**Listed records**.
Content starts
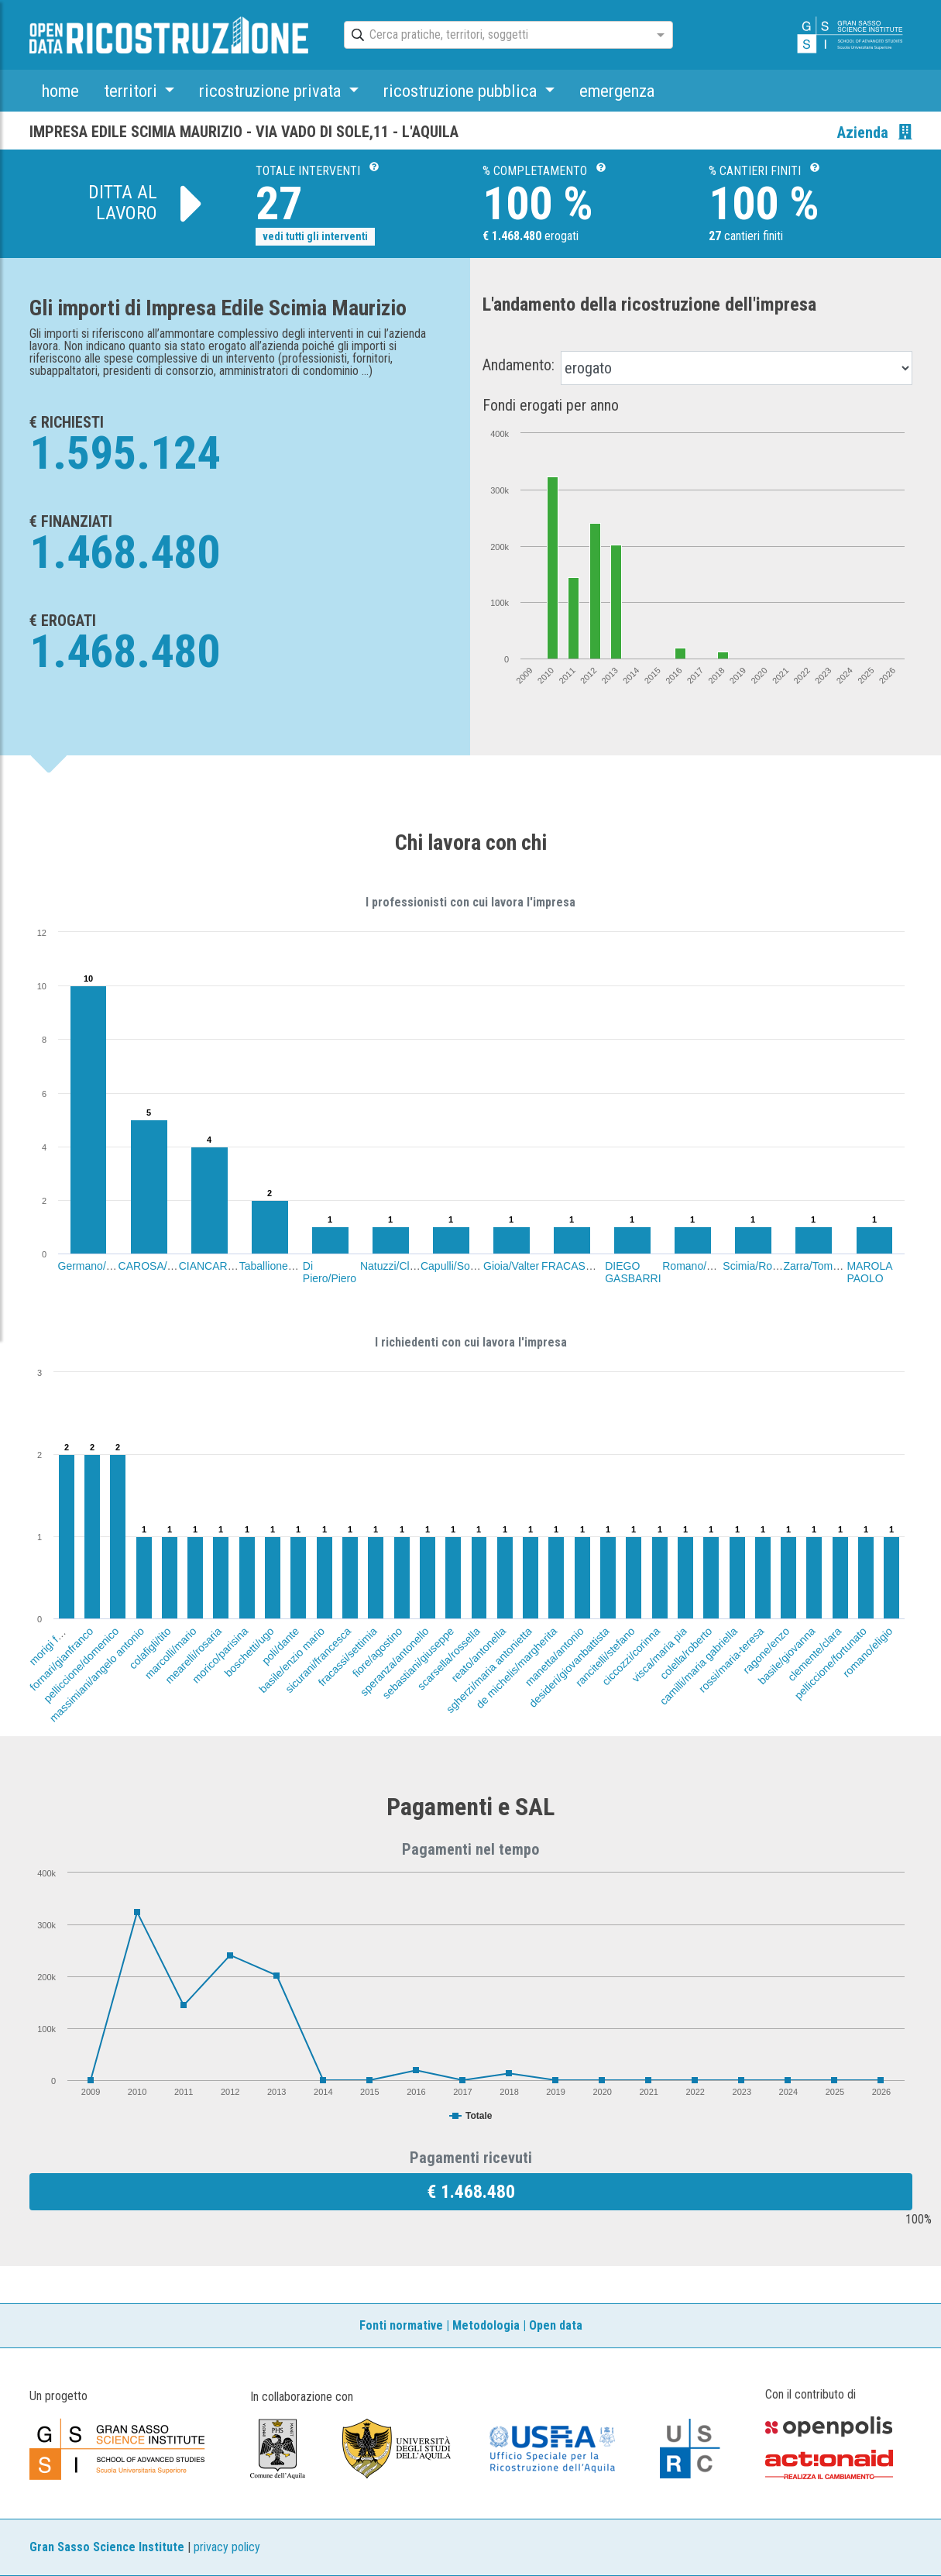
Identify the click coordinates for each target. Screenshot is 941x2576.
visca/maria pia (659, 1654)
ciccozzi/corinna (630, 1656)
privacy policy (227, 2547)
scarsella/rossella (449, 1658)
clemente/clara (814, 1654)
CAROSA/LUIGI (157, 1266)
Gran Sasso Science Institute (106, 2547)
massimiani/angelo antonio (97, 1675)
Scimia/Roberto (760, 1266)
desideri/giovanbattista (569, 1667)
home (60, 91)
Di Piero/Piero (329, 1272)
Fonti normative (401, 2325)
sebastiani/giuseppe (417, 1663)
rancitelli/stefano (605, 1657)
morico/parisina (219, 1655)
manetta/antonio (554, 1656)
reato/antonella (478, 1654)
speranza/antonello (394, 1661)
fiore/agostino (377, 1652)
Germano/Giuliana (102, 1266)
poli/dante (280, 1645)
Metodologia (486, 2325)
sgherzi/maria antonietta (489, 1670)
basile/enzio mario (292, 1660)
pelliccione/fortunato (830, 1663)
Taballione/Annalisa (286, 1266)
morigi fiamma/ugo (63, 1631)
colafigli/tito (149, 1648)
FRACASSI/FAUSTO (591, 1266)
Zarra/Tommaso (821, 1266)
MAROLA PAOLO (869, 1272)
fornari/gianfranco (61, 1659)
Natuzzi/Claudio (398, 1266)
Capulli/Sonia (453, 1266)
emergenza (616, 91)
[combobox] (494, 36)
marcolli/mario (171, 1653)
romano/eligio (867, 1652)
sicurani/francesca (318, 1660)
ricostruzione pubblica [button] (462, 91)
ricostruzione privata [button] (272, 91)
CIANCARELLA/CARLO (236, 1266)
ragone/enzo (766, 1650)
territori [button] (132, 91)
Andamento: (519, 365)
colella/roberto (686, 1653)
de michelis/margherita (517, 1668)
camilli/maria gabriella (699, 1666)
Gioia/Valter (511, 1266)
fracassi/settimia (347, 1656)
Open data (555, 2325)
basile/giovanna (787, 1656)
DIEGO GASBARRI (633, 1272)
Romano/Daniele (702, 1266)
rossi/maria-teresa (731, 1660)
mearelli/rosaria (193, 1655)
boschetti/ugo (249, 1652)
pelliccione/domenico (81, 1664)
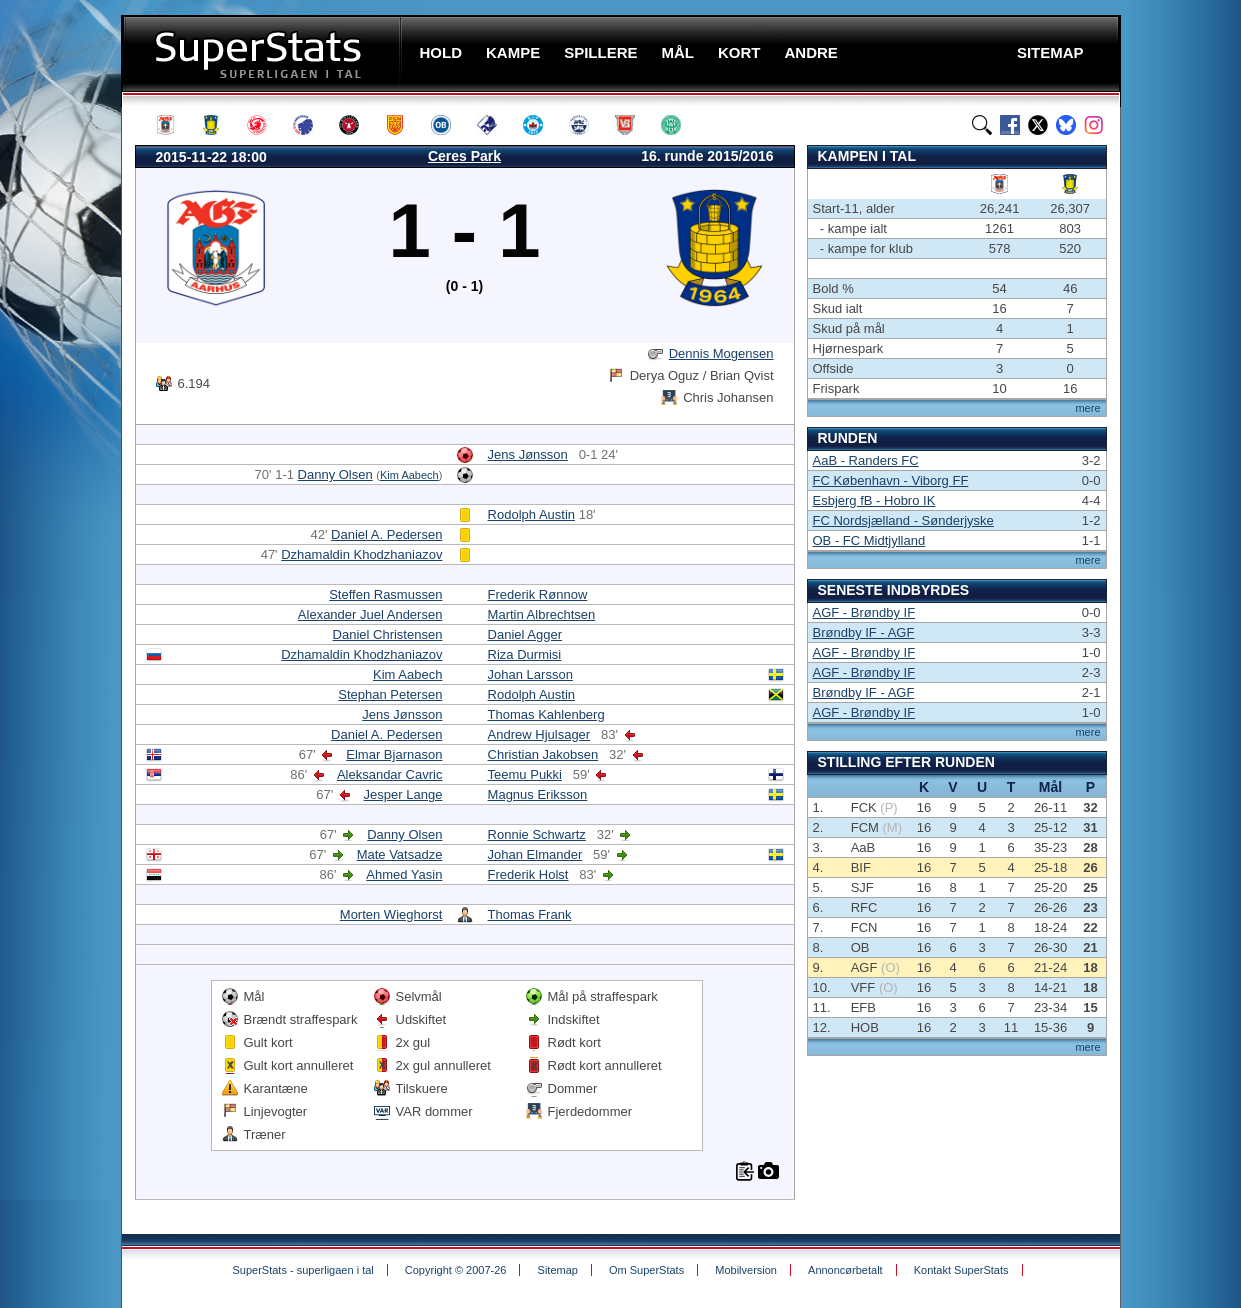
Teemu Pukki (525, 774)
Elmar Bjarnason (394, 754)
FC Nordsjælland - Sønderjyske (903, 520)
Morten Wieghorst (391, 914)
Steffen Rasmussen (385, 594)
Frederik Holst (528, 874)
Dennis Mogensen (721, 353)
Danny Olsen (335, 474)
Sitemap (558, 1270)
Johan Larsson (530, 674)
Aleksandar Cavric (390, 774)
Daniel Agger (525, 634)
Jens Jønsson (528, 454)
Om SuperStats (646, 1270)
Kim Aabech (409, 475)
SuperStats (263, 53)
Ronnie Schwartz (537, 834)
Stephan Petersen (390, 694)
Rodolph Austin (531, 514)
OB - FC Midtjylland (869, 540)
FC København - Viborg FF (891, 480)
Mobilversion (746, 1270)
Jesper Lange (403, 794)
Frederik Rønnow (538, 594)
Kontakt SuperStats (961, 1270)
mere (1087, 408)
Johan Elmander (535, 854)
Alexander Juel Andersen (370, 614)
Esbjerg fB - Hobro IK (874, 500)
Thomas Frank (530, 914)
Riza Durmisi (525, 654)
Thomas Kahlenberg (546, 714)
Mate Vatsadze (400, 854)
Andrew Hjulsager (539, 734)
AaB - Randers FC (866, 460)
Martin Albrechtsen (542, 614)
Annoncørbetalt (845, 1270)
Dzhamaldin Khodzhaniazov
Content ends
**Task objective**. Give back exactly the lines from the one containing "Johan Larsson (530, 674)" through the end of the listing above, with both ends included and nothing added.

**Exercise response**.
Johan Larsson (530, 674)
Aleksandar Cavric (390, 774)
Daniel Agger (525, 634)
Jens Jønsson (528, 454)
Om SuperStats (646, 1270)
Kim Aabech (409, 475)
SuperStats (263, 53)
Ronnie Schwartz (537, 834)
Stephan Petersen (390, 694)
Rodolph Austin (531, 514)
OB - FC Midtjylland (869, 540)
FC København - Viborg FF (891, 480)
Mobilversion (746, 1270)
Jesper Lange (403, 794)
Frederik Rønnow (538, 594)
Kontakt SuperStats (961, 1270)
mere (1087, 408)
Johan Elmander (535, 854)
Alexander Juel Andersen (370, 614)
Esbjerg fB - Hobro IK (874, 500)
Thomas Frank (530, 914)
Riza Durmisi (525, 654)
Thomas Kahlenberg (546, 714)
Mate Vatsadze (400, 854)
Andrew Hjulsager (539, 734)
AaB - Randers FC (866, 460)
Martin Albrechtsen (542, 614)
Annoncørbetalt (845, 1270)
Dzhamaldin Khodzhaniazov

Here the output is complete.